Informazioni sull’immersione:

La mossa arriva nel mezzo di una significativa carenza di manodopera specializzata nel settore artigianale negli Stati Uniti L’annuncio citava una cifra del Dipartimento dell’Istruzione degli Stati Uniti che stimava che 2,1 milioni di posti di lavoro specializzati “potrebbero rimanere vacanti entro il 2030”, con il potenziale risultato di “perdite economiche fino a 1 trilione di dollari all’anno”.
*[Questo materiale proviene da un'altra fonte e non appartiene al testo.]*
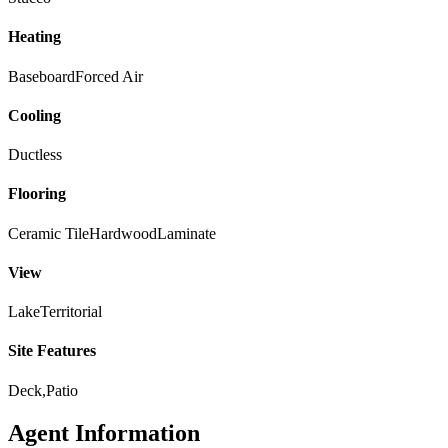
Heating
Baseboard
Forced Air
Cooling
Ductless
Flooring
Ceramic Tile
Hardwood
Laminate
View
Lake
Territorial
Site Features
Deck,Patio
Agent Information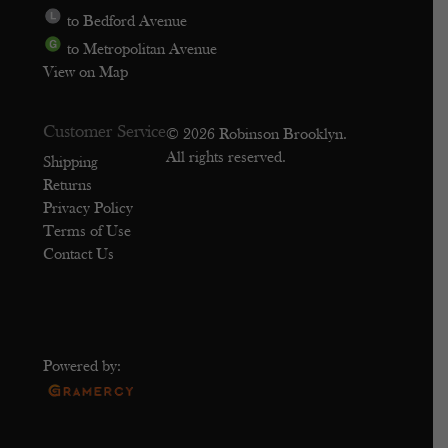
to Bedford Avenue
to Metropolitan Avenue
View on Map
Customer Service
© 2026 Robinson Brooklyn.
All rights reserved.
Shipping
Returns
Privacy Policy
Terms of Use
Contact Us
Powered by: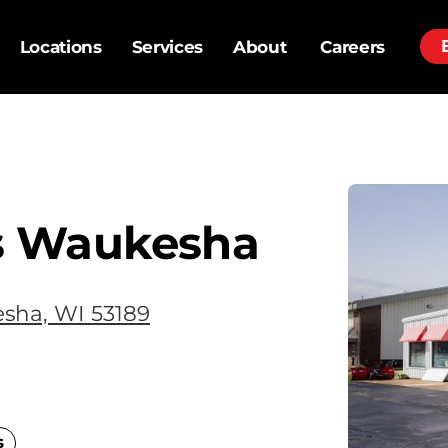
Locations
Services
About
Careers
s Waukesha
sha, WI 53189
s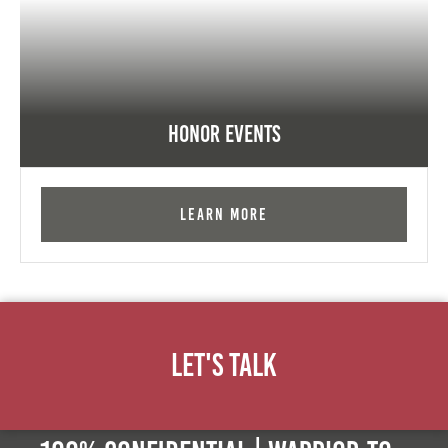
Honor Events
Learn More
Let's Talk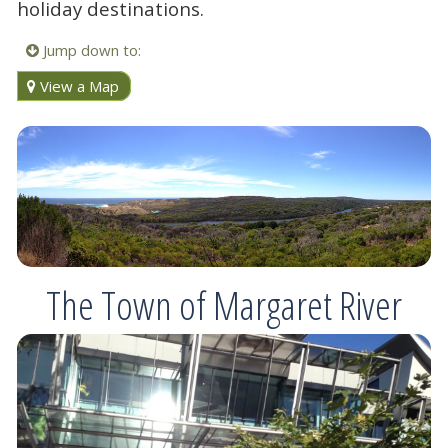
holiday destinations.
Jump down to:
View a Map
The Town of Margaret River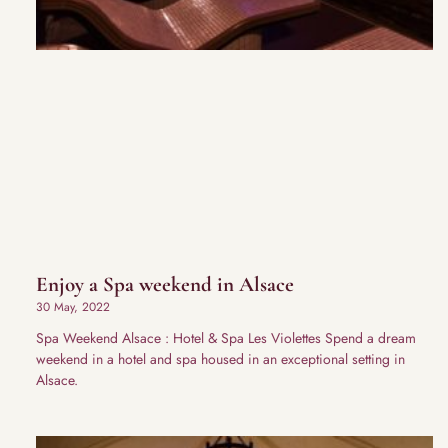
Enjoy a Spa weekend in Alsace
30 May, 2022
Spa Weekend Alsace : Hotel & Spa Les Violettes Spend a dream
weekend in a hotel and spa housed in an exceptional setting in
Alsace.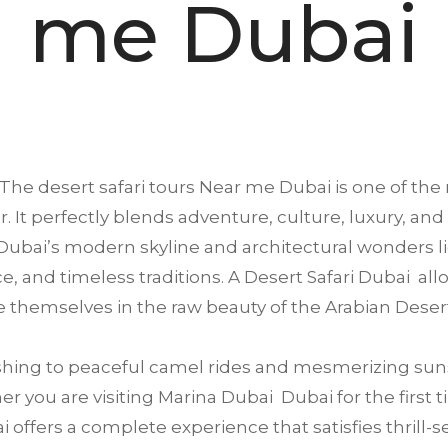
me Dubai
The desert safari tours Near me
Dubai
is one of the 
. It perfectly blends adventure, culture, luxury, and
ubai’s modern skyline and architectural wonders li
ence, and timeless traditions. A Desert Safari Dubai a
 themselves in the raw beauty of the Arabian Deser
ing to peaceful camel rides and mesmerizing suns
 you are visiting Marina Dubai Dubai for the first ti
offers a complete experience that satisfies thrill-se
Questa nuova iniziativa, che la Lowe’s Foundation ha definito la più grande nel suo genere, cerca di amplificare le soluzioni esistenti per colmare questo divario di forza lavoro. Il programma Gable Grants della Lowe’s Foundation, lanciato nel 2023, sta ora ampliando i programmi di formazione professionale in 73 college comunitari e organizzazioni no profit in 30 stati, secondo il comunicato stampa. Il successo di quel programma ha convinto la fondazione ad espandere la propria missione in aprile e ad impegnarsi nella formazione altri 250.000 commercianti entro il 2035 attraverso un investimento di 250 milioni di dollari.

L’iniziativa appena annunciata si baserà su tale espansione, secondo il comunicato stampa.

“La prossima rivoluzione industriale non sarà costruita solo grazie agli algoritmi”, ha affermato in una nota Marvin Ellison, presidente e amministratore delegato di Lowe. “Sarà costruito da milioni di professionisti qualificati del settore che alimentano, collegano e fanno avanzare questo Paese”.

Come parte del suo piano, la coalizione vuole sfidare “le narrazioni obsolete che posizionano l’università come la via predefinita verso il successo”.

Inoltre, l’iniziativa riunirà le parti interessate per affrontare le sfide della forza lavoro e amplificare le soluzioni che funzionano utilizzando casi di studio, programmi pilota, playbook e altre informazioni di mercato esistenti.

“COME IA e altre tecnologie emergenti diventeranno sempre più profondamente radicati nella vita di tutti i giorni, le reti resilienti a banda larga che le sostengono saranno più importanti che mai e tali reti non possono essere costruite o mantenute senza lavoratori qualificati”, ha affermato in una nota il presidente e amministratore delegato di AT&T, John Stankey.

La coalizione intende inoltre monitorare i risultati del proprio lavoro in diversi settori, tra cui l’edilizia, la produzione automobilistica, le telecomunicazioni, l’energia, l’HVAC, la tecnologia e i servizi finanziari, in modo che gli individui possano “tradurre la propria formazione e le proprie credenziali in carriere significative e a lungo termine”, si legge nell’annuncio.

“Il futuro dell’America dipende da una forte riserva di lavoratori qualificati, e nessuna azienda da sola può soddisfare tale esigenza”, ha affermato in una nota Harry Sideris, presidente e amministratore delegato di Duke Energy. “Lavorando insieme in tutti i settori, possiamo creare più percorsi verso carriere gratificanti, rafforzare le nostre comunità e costruire la forza lavoro necessaria per supportare le crescenti esigenze infrastrutturali ed energetiche della nazione”.